Jane Shuttleworth says she can’t believe how frequently the themes of Mother’s old rants and stories come up in protests and movements today. Take Occupy Wall Street and related groups, she says. “I’m wondering why it’s taken them so long to figure out they were being manipulated by this system,” she says. She believes so many people now seem lulled by the Internet and bad TV. “People are so distracted by celebrity news that they’re easily exploited, manipulated and led along. They live in cyberspace and don’t pay attention to the real world.”
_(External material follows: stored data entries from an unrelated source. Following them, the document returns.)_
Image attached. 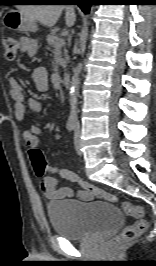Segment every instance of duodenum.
Here are the masks:
<instances>
[{
    "instance_id": "obj_1",
    "label": "duodenum",
    "mask_w": 156,
    "mask_h": 266,
    "mask_svg": "<svg viewBox=\"0 0 156 266\" xmlns=\"http://www.w3.org/2000/svg\"><path fill=\"white\" fill-rule=\"evenodd\" d=\"M62 83L65 87H69L70 86V83H71V76L70 74L68 73H65L63 76H62Z\"/></svg>"
}]
</instances>
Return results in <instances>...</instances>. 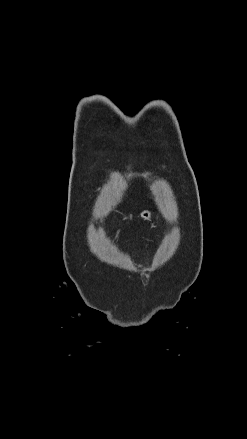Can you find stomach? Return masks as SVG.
<instances>
[{"mask_svg": "<svg viewBox=\"0 0 247 439\" xmlns=\"http://www.w3.org/2000/svg\"><path fill=\"white\" fill-rule=\"evenodd\" d=\"M151 215H152V213L149 210H145L141 213V216L147 220H150Z\"/></svg>", "mask_w": 247, "mask_h": 439, "instance_id": "0dacf381", "label": "stomach"}]
</instances>
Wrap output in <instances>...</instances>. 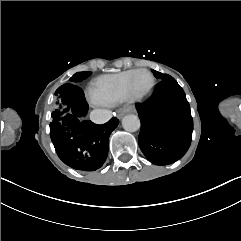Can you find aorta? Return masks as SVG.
Returning <instances> with one entry per match:
<instances>
[{"mask_svg": "<svg viewBox=\"0 0 241 241\" xmlns=\"http://www.w3.org/2000/svg\"><path fill=\"white\" fill-rule=\"evenodd\" d=\"M122 126H123L124 130H126L128 132L138 131L141 126L140 119L136 115H132V114L126 115L122 119Z\"/></svg>", "mask_w": 241, "mask_h": 241, "instance_id": "1", "label": "aorta"}]
</instances>
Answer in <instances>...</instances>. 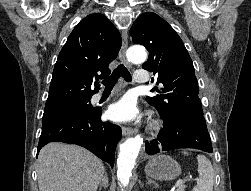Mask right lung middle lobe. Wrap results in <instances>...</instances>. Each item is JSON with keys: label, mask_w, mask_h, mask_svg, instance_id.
<instances>
[{"label": "right lung middle lobe", "mask_w": 251, "mask_h": 191, "mask_svg": "<svg viewBox=\"0 0 251 191\" xmlns=\"http://www.w3.org/2000/svg\"><path fill=\"white\" fill-rule=\"evenodd\" d=\"M97 109L94 108L91 103L90 99L80 101V102H75V103H70L50 109H45L42 122L45 123L47 121H50L52 119L69 115V114H75V113H92L96 111Z\"/></svg>", "instance_id": "dd1d6c3e"}]
</instances>
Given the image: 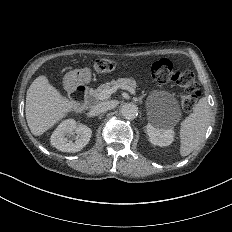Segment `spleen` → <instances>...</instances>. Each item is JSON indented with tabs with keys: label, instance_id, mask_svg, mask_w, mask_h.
Here are the masks:
<instances>
[{
	"label": "spleen",
	"instance_id": "1",
	"mask_svg": "<svg viewBox=\"0 0 232 232\" xmlns=\"http://www.w3.org/2000/svg\"><path fill=\"white\" fill-rule=\"evenodd\" d=\"M210 121V106L203 97L194 107L193 112L181 123L180 154L187 156L197 148L205 136Z\"/></svg>",
	"mask_w": 232,
	"mask_h": 232
}]
</instances>
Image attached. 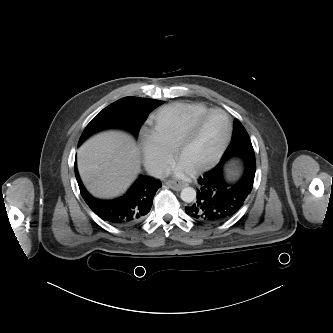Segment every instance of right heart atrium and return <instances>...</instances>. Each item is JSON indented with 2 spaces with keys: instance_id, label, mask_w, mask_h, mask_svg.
Listing matches in <instances>:
<instances>
[{
  "instance_id": "right-heart-atrium-1",
  "label": "right heart atrium",
  "mask_w": 333,
  "mask_h": 333,
  "mask_svg": "<svg viewBox=\"0 0 333 333\" xmlns=\"http://www.w3.org/2000/svg\"><path fill=\"white\" fill-rule=\"evenodd\" d=\"M141 150L147 169L155 176L164 174L172 161V149L151 130L142 134Z\"/></svg>"
}]
</instances>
In his 1975 interview with himself, John Shuttleworth made a speech that could have been a precursor to her sentiment: “We’ve always worked hard at finding ways to reach what I call ‘The Great Sleeping Middle Class,’” he said. “These are the people who are still being manipulated into being a market for all the plastic and the electric toothbrushes and the snowmobiles and the chemicals in the food and all the other schlock that’s killing the planet and them. Take just one of those people out of the big car and off the freeways. Show him how to quit the corporate job he hates and set up a little business of his own down in the basement. Let him discover that he can grow his own vegetables, fruit, sprouts, eggs, milk, and meat in the backyard… Now what have you done? [1] You’ve given that guy’s life back to him and [2] you’ve lessened the impact on the planet as much as if you had cut the population of India by 50. You have, in short, accomplished exactly what Mother Earth News was created to do.”